# Assignment:
Transcribe the data that follows, exactly and in full.

Stored data:

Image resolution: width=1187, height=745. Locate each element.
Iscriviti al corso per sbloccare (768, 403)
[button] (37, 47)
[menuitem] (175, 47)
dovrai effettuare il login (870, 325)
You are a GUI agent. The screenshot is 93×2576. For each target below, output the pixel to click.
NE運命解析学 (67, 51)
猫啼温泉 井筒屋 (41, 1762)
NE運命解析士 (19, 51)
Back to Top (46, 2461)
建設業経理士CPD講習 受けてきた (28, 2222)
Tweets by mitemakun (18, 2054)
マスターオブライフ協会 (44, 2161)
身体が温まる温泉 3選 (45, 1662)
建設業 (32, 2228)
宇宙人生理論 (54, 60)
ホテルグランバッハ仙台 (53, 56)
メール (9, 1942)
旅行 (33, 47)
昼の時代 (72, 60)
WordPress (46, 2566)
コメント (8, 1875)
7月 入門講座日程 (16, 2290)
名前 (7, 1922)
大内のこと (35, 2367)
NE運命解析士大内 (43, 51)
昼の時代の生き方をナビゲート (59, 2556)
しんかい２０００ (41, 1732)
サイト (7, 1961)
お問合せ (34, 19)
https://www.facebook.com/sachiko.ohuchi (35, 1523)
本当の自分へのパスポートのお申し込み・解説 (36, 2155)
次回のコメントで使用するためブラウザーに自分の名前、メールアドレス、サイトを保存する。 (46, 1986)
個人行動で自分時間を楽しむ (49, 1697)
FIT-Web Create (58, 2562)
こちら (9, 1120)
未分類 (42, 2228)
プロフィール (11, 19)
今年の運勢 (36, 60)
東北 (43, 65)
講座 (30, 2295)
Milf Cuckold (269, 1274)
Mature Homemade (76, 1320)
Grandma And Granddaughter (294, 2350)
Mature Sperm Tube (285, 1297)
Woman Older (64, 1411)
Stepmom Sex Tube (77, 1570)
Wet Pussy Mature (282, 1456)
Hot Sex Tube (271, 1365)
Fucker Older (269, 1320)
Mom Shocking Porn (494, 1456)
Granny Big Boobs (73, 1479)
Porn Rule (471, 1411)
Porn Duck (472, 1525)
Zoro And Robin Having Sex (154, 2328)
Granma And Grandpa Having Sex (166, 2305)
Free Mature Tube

# Result of this exercise:
Image resolution: width=1187, height=745. Locate each element.
Iscriviti al corso per sbloccare (768, 403)
[button] (37, 47)
[menuitem] (175, 47)
dovrai effettuare il login (870, 325)
You are a GUI agent. The screenshot is 93×2576. For each target below, output the pixel to click.
NE運命解析学 (67, 51)
猫啼温泉 井筒屋 (41, 1762)
NE運命解析士 (19, 51)
Back to Top (46, 2461)
建設業経理士CPD講習 受けてきた (28, 2222)
Tweets by mitemakun (18, 2054)
マスターオブライフ協会 (44, 2161)
身体が温まる温泉 3選 (45, 1662)
建設業 (32, 2228)
宇宙人生理論 (54, 60)
ホテルグランバッハ仙台 (53, 56)
メール (9, 1942)
旅行 (33, 47)
昼の時代 (72, 60)
WordPress (46, 2566)
コメント (8, 1875)
7月 入門講座日程 (16, 2290)
名前 (7, 1922)
大内のこと (35, 2367)
NE運命解析士大内 (43, 51)
昼の時代の生き方をナビゲート (59, 2556)
しんかい２０００ (41, 1732)
サイト (7, 1961)
お問合せ (34, 19)
https://www.facebook.com/sachiko.ohuchi (35, 1523)
本当の自分へのパスポートのお申し込み・解説 (36, 2155)
次回のコメントで使用するためブラウザーに自分の名前、メールアドレス、サイトを保存する。 (46, 1986)
個人行動で自分時間を楽しむ (49, 1697)
FIT-Web Create (58, 2562)
こちら (9, 1120)
未分類 (42, 2228)
プロフィール (11, 19)
今年の運勢 (36, 60)
東北 (43, 65)
講座 (30, 2295)
Milf Cuckold (269, 1274)
Mature Homemade (76, 1320)
Grandma And Granddaughter (294, 2350)
Mature Sperm Tube (285, 1297)
Woman Older (64, 1411)
Stepmom Sex Tube (77, 1570)
Wet Pussy Mature (282, 1456)
Hot Sex Tube (271, 1365)
Fucker Older (269, 1320)
Mom Shocking Porn (494, 1456)
Granny Big Boobs (73, 1479)
Porn Rule (471, 1411)
Porn Duck (472, 1525)
Zoro And Robin Having Sex (154, 2328)
Granma And Grandpa Having Sex (166, 2305)
Free Mature Tube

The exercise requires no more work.